In the records below, the line with "ADIDAS AG ORD REG" and every line after it must be written out exactly; no pictures belong in the result.

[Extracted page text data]
-*-

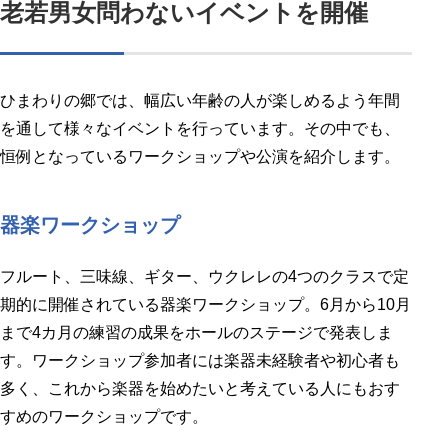
老若男女問わないイベントを開催
ひまわりの郷では、幅広い年齢の人が楽しめるよう年間
を通して様々なイベントを行っています。その中でも、
恒例となっているワークショップや公演を紹介します。
器楽ワークショップ
フルート、三味線、ギター、ウクレレの4つのクラスで定
期的に開催されている器楽ワークショップ。6月から10月
まで4カ月の練習の成果をホールのステージで発表しま
す。ワークショップ参加者には楽器未経験者や初心者も
多く、これから楽器を始めたいと考えている人にもおす
すめのワークショップです。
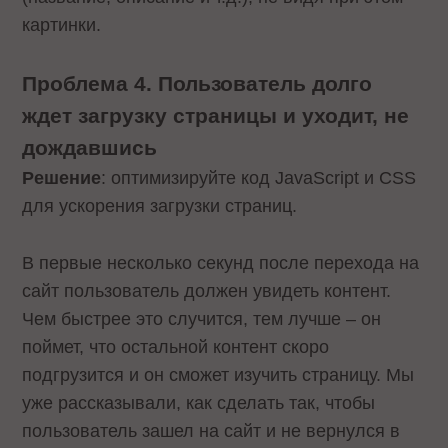
картинки.
Проблема 4. Пользователь долго
ждет загрузку страницы и уходит, не
дождавшись
Решение
: оптимизируйте код JavaScript и CSS
для ускорения загрузки страниц.
В первые несколько секунд после перехода на
сайт пользователь должен увидеть контент.
Чем быстрее это случится, тем лучше – он
поймет, что остальной контент скоро
подгрузится и он сможет изучить страницу. Мы
уже рассказывали, как сделать так, чтобы
пользователь зашел на сайт и не вернулся в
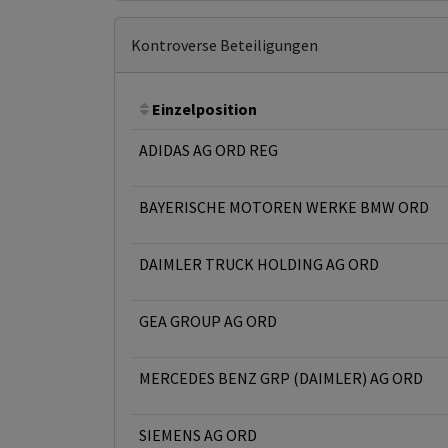
Kontroverse Beteiligungen
Einzelposition
ADIDAS AG ORD REG
BAYERISCHE MOTOREN WERKE BMW ORD
DAIMLER TRUCK HOLDING AG ORD
GEA GROUP AG ORD
MERCEDES BENZ GRP (DAIMLER) AG ORD
SIEMENS AG ORD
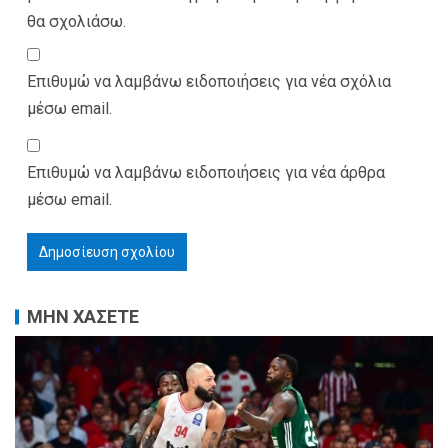
θα σχολιάσω.
Επιθυμώ να λαμβάνω ειδοποιήσεις για νέα σχόλια
μέσω email.
Επιθυμώ να λαμβάνω ειδοποιήσεις για νέα άρθρα
μέσω email.
ΜΗΝ ΧΑΣΕΤΕ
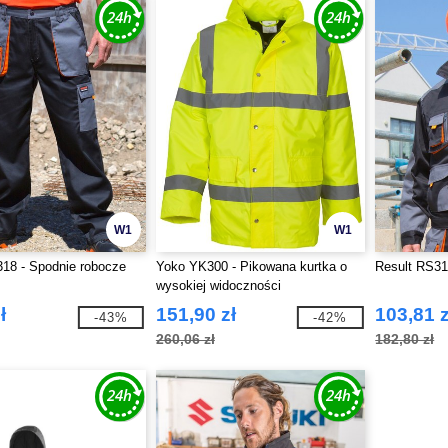
W1
W1
18 - Spodnie robocze
Yoko YK300 - Pikowana kurtka o
Result RS316
wysokiej widoczności
ł
151,90 zł
103,81 z
-43%
-42%
260,06 zł
182,80 zł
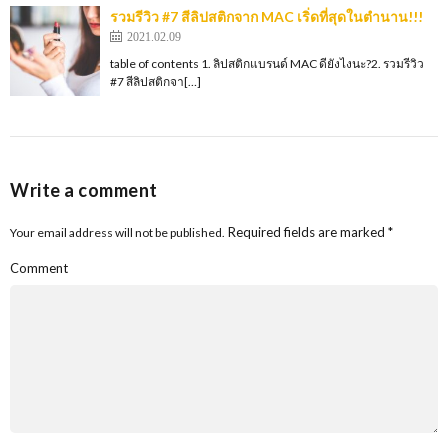
รวมรีวิว #7 สีลิปสติกจาก MAC เริ่ดที่สุดในตำนาน!!!
2021.02.09
table of contents 1. ลิปสติกแบรนด์ MAC ดียังไงนะ?2. รวมรีวิว
#7 สีลิปสติกจา[…]
Write a comment
Required fields are marked
*
Your email address will not be published.
Comment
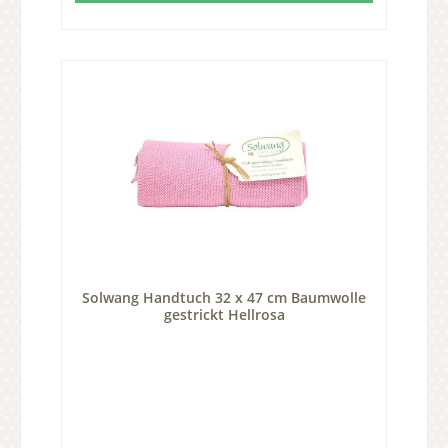
Solwang Handtuch 32 x 47 cm Baumwolle
gestrickt Hellrosa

-*-

## [Written answer]
ADIDAS AG ORD REG
BAYERISCHE MOTOREN WERKE BMW ORD
DAIMLER TRUCK HOLDING AG ORD
GEA GROUP AG ORD
MERCEDES BENZ GRP (DAIMLER) AG ORD
SIEMENS AG ORD
θα σχολιάσω.
Επιθυμώ να λαμβάνω ειδοποιήσεις για νέα σχόλια
μέσω email.
Επιθυμώ να λαμβάνω ειδοποιήσεις για νέα άρθρα
μέσω email.
ΜΗΝ ΧΑΣΕΤΕ
W1
W1
18 - Spodnie robocze
Yoko YK300 - Pikowana kurtka o
Result RS316
wysokiej widoczności
ł
151,90 zł
103,81 z
-43%
-42%
260,06 zł
182,80 zł
รวมรีวิว #7 สีลิปสติกจาก MAC เริ่ดที่สุดในตำนาน!!!
2021.02.09
table of contents 1. ลิปสติกแบรนด์ MAC ดียังไงนะ?2. รวมรีวิว
#7 สีลิปสติกจา[…]
Write a comment
Required fields are marked
*
Your email address will not be published.
Comment
Solwang Handtuch 32 x 47 cm Baumwolle
gestrickt Hellrosa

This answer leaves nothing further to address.